Philadelphia Inquirer: American Oligarchy

Editorial Board

Thanks to secret election cash, our representative democracy, based on the principle of “one person, one vote,” is looking more and more like an oligarchy in which the superrich can surreptitiously tilt the election scales in their favor.

This sad state of affairs is possible because those who make these insidious rules also benefit from them, and they do so through obscure mechanisms shielded from public view. If McConnell and his allies asked the American people whether they should let millionaires and special interests secretly spend bundles of money to influence elections, we all know what the answer would be.

Read more…

Candidates and Campaigns

New York Times: Ted Cruz Failed to Report a Second Campaign Loan in 2012

Mike McIntire

The Republican presidential candidate Ted Cruz, already facing scrutiny for not disclosing a Goldman Sachs loan he used for his 2012 Senate campaign, also failed to disclose a second loan, from Citibank, for the same race, according to a letter he sent Thursday to federal election officials.

The one-page letter said that the “underlying source” of money for a series of personal loans Mr.

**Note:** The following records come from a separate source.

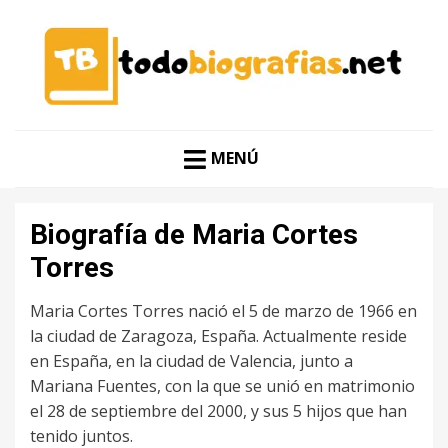
CONOCER A LAS MEJORES PERSONALIDADES EN UN
TODO BIOGRAFÍAS
CLIC
MENÚ
Biografía de Maria Cortes
Torres
Maria Cortes Torres nació el 5 de marzo de 1966 en
la ciudad de Zaragoza, España. Actualmente reside
en España, en la ciudad de Valencia, junto a
Mariana Fuentes, con la que se unió en matrimonio
el 28 de septiembre del 2000, y sus 5 hijos que han
tenido juntos.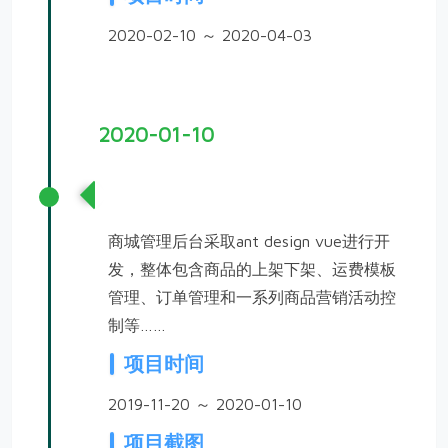
2020-02-10 ～ 2020-04-03
2020-01-10
第二渠道商城管理后台优化
商城管理后台采取ant design vue进行开
发，整体包含商品的上架下架、运费模板
管理、订单管理和一系列商品营销活动控
制等……
项目时间
2019-11-20 ～ 2020-01-10
项目截图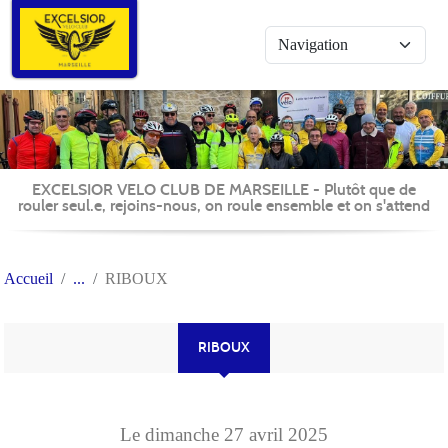
Panneau de gestion des cookies
EXCELSIOR VELO CLUB DE MARSEILLE - Plutôt que de
rouler seul.e, rejoins-nous, on roule ensemble et on s'attend
Accueil
RIBOUX
RIBOUX
Le
dimanche
27
avril
2025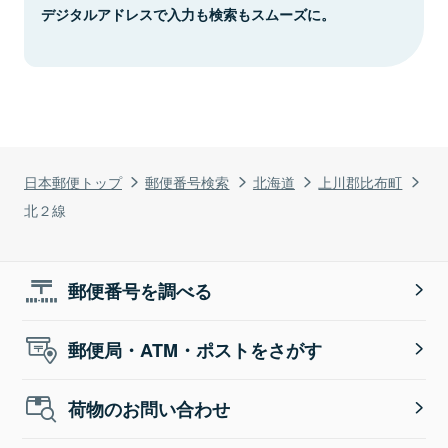
デジタルアドレスで入力も検索もスムーズに。
日本郵便トップ
郵便番号検索
北海道
上川郡比布町
北２線
郵便番号を調べる
郵便局・ATM・ポストをさがす
荷物のお問い合わせ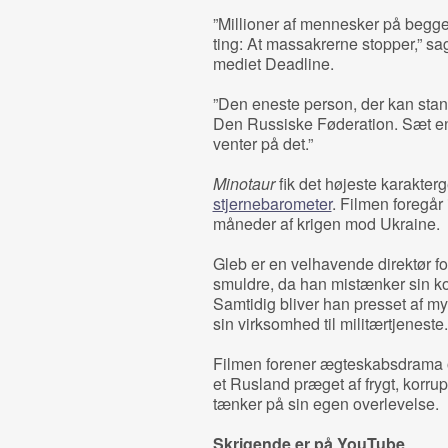
”Millioner af mennesker på begge
ting: At massakrerne stopper,” sag
mediet Deadline.
”Den eneste person, der kan stan
Den Russiske Føderation. Sæt en 
venter på det.”
Minotaur
fik det højeste karakter
stjernebarometer
. Filmen foregår 
måneder af krigen mod Ukraine.
Gleb er en velhavende direktør for
smuldre, da han mistænker sin ko
Samtidig bliver han presset af my
sin virksomhed til militærtjeneste.
Filmen forener ægteskabsdrama og p
et Rusland præget af frygt, korru
tænker på sin egen overlevelse.
Skrigende er på YouTube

Cruz made to his Senate campaign in Texas included both bank loans, which totaled as much as $1 million. Both loans were “inadvertently omitted” from the required filings, the letter said. Previously, Mr. Cruz had acknowledged only using the loan from Goldman for his campaign.

Read more…

Time: How Bernie Sanders Blamed Wall Street for Almost Everything

Tessa Berenson

For Bernie Sanders, almost every policy debate comes back to Wall Street and campaign finance reform.

At the fourth Democratic debate in Charleston Sunday night, Sanders tied everything from criminal justice to global warming to Wall Street and the big money he sees infecting the political system.

When asked how he would pay for many of his expensive plans, including his proposal to alleviate student debt, Sanders said, “I want to substantially lower student debt interest rates in this country as well. How do I pay for it? I pay for it through a… tax on Wall Street speculation. This country and the middle class bailed out Wall Street. Now it is Wall Street’s time to help the middle class. ”

Read more…

The Hill: Trump open to campaign finance reform

Bradford Richardson

Pointing to the effects of “horrible” super-PACs, Republican presidential front-runner Donald Trump on Sunday said America needs to come up with a solution to keep big money out of politics.

“Well, I think you need it, because I think PACs are a horrible thing,” Trump said on CNN’s “State of the Union” when asked if he would pursue campaign finance reform.

The billionaire businessman, who said he is self-financing his campaign, said the wall separating super-PACs and candidates running for public office is illusory.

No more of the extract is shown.